[YOUR ASSIGNMENT]
From the data, return each line holding the word "vereniging".

*** EXTRACTED MATERIAL ***

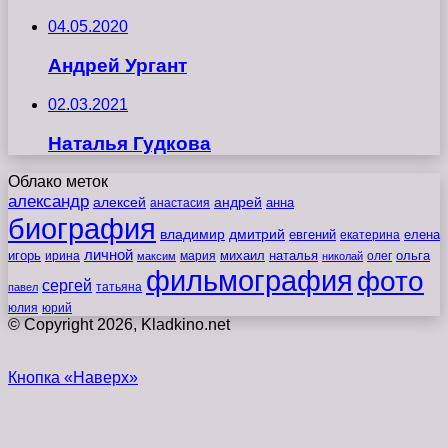
04.05.2020
Андрей Ургант
02.03.2021
Наталья Гудкова
Облако меток
александр
алексей
андрей
анна
анастасия
биография
владимир
дмитрий
евгений
екатерина
елена
личной
игорь
наталья
ольга
ирина
мария
михаил
олег
максим
николай
фильмография
фото
сергей
татьяна
павел
юлия
юрий
© Copyright 2026, Kladkino.net
Кнопка «Наверх»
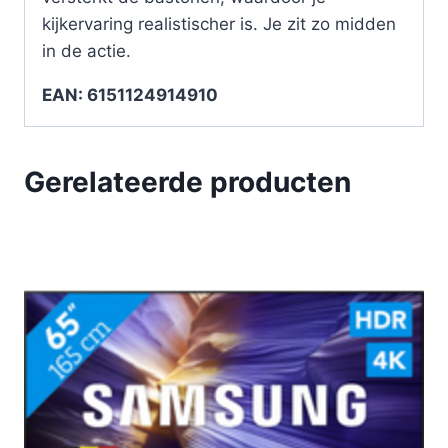
kijkervaring realistischer is. Je zit zo midden
in de actie.
EAN: 6151124914910
Gerelateerde producten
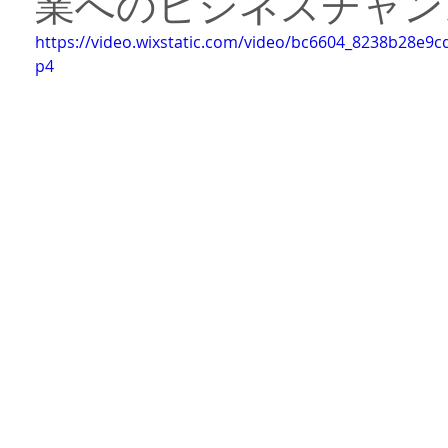
業へのビジネスチャン
岳民族イフガオ族
フィリピン部族
フィリピンロケ
ボラカイ
https://video.wixstatic.com/video/bc6604_8238b28e9
p4
ィリピン料理
フィリピンのお祭り
フィリピンネタ
文化遺産
ジネス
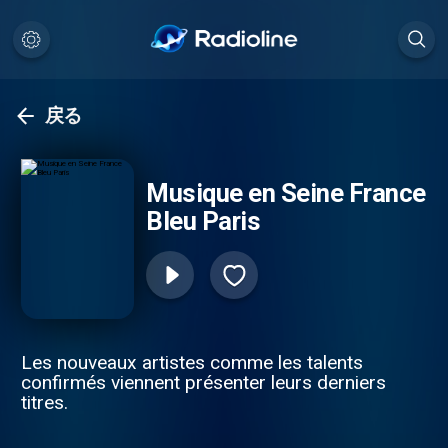
戻る
Musique en Seine France
Bleu Paris
Les nouveaux artistes comme les talents
confirmés viennent présenter leurs derniers
titres.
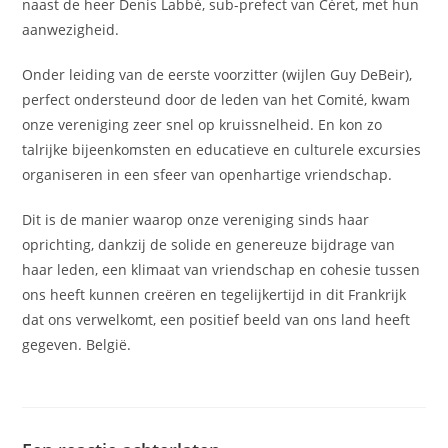
naast de heer Denis Labbé, sub-prefect van Céret, met hun
aanwezigheid.
Onder leiding van de eerste voorzitter (wijlen Guy DeBeir),
perfect ondersteund door de leden van het Comité, kwam
onze vereniging zeer snel op kruissnelheid. En kon zo
talrijke bijeenkomsten en educatieve en culturele excursies
organiseren in een sfeer van openhartige vriendschap.
Dit is de manier waarop onze vereniging sinds haar
oprichting, dankzij de solide en genereuze bijdrage van
haar leden, een klimaat van vriendschap en cohesie tussen
ons heeft kunnen creëren en tegelijkertijd in dit Frankrijk
dat ons verwelkomt, een positief beeld van ons land heeft
gegeven. België.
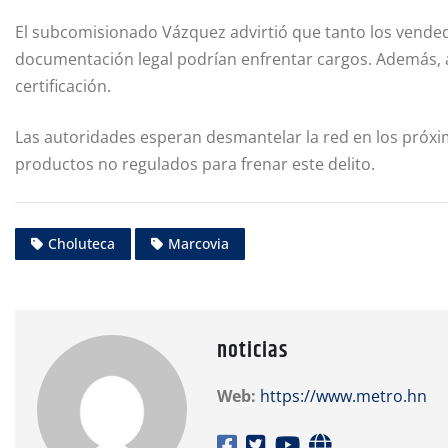
El subcomisionado Vázquez advirtió que tanto los vend
documentación legal podrían enfrentar cargos. Además, a
certificación.
Las autoridades esperan desmantelar la red en los próxim
productos no regulados para frenar este delito.
Choluteca
Marcovia
noticias
Web:
https://www.metro.hn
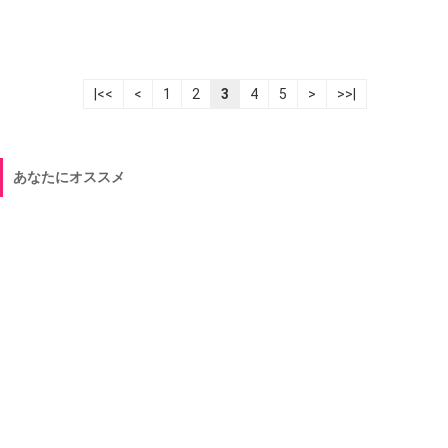
|<<
<
1
2
3
4
5
>
>>|
あなたにオススメ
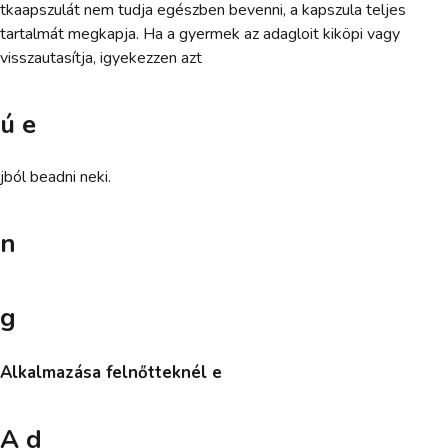
tkaapszulát nem tudja egészben bevenni, a kapszula teljes
tartalmát megkapja. Ha a gyermek az adagloit kiköpi vagy
visszautasítja, igyekezzen azt
ú e
jból beadni neki.
n
g
Alkalmazása felnőtteknél e
A d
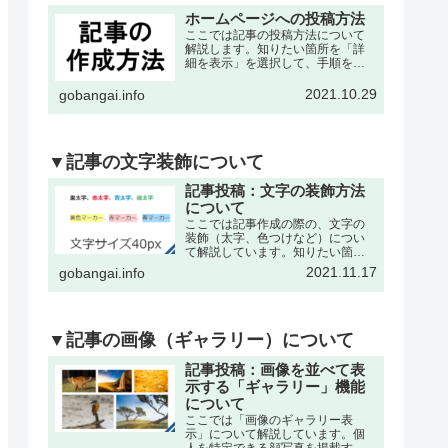
ホームページへの投稿方法
ここでは記事の投稿方法について
解説します。知りたい箇所を「詳
細を表示」を選択して、手順を確
認して下さい。※記事の作成は、
各々の委員会・団体・クラブサー
2021.10.29
gobangai.info
クル・理事会などが作成可能で
す。それぞれに記事作成の為の
「ユーザー名」と「パスワード」
を発…
▼記事の文字装飾について
記事投稿：文字の装飾方法
について
ここでは記事作成の際の、文字の
装飾（太字、色つけなど）につい
て解説しています。知りたい箇所
を「詳細を表示」を選択して、手
2021.11.17
gobangai.info
順を確認して下さい。※記事の作
成・編集などの基本操作は下記の
記事をご参考下さい。文字を「色
付き、太字」にするここでは書
い…
▼記事の画像（ギャラリー）について
記事投稿：画像を並べて表
示する「ギャラリー」機能
について
ここでは「画像のギャラリー表
示」について解説しています。個
人を特定できる顔写真を掲載する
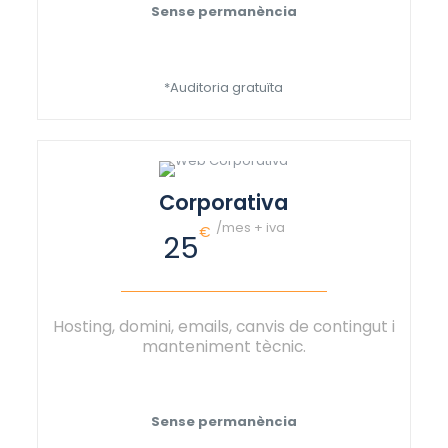
Sense permanència
*Auditoria gratuïta
Corporativa
/mes + iva
€
25
Hosting, domini, emails, canvis de contingut i
manteniment tècnic.
Sense permanència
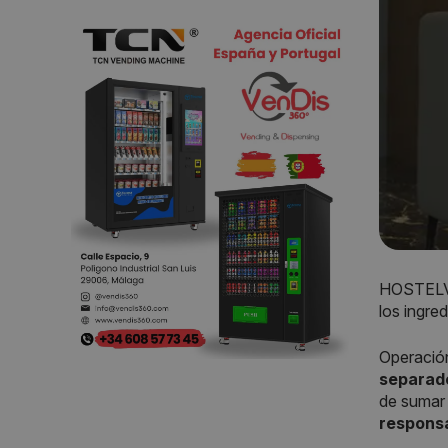
HOSTELVE
los ingre
Operación
separad
de sumar 
responsa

*** End of EXTRACTED MATERIAL ***

[RESULT OF THIS EXERCISE]
onze vereniging zeer snel op kruissnelheid. En kon zo
Dit is de manier waarop onze vereniging sinds haar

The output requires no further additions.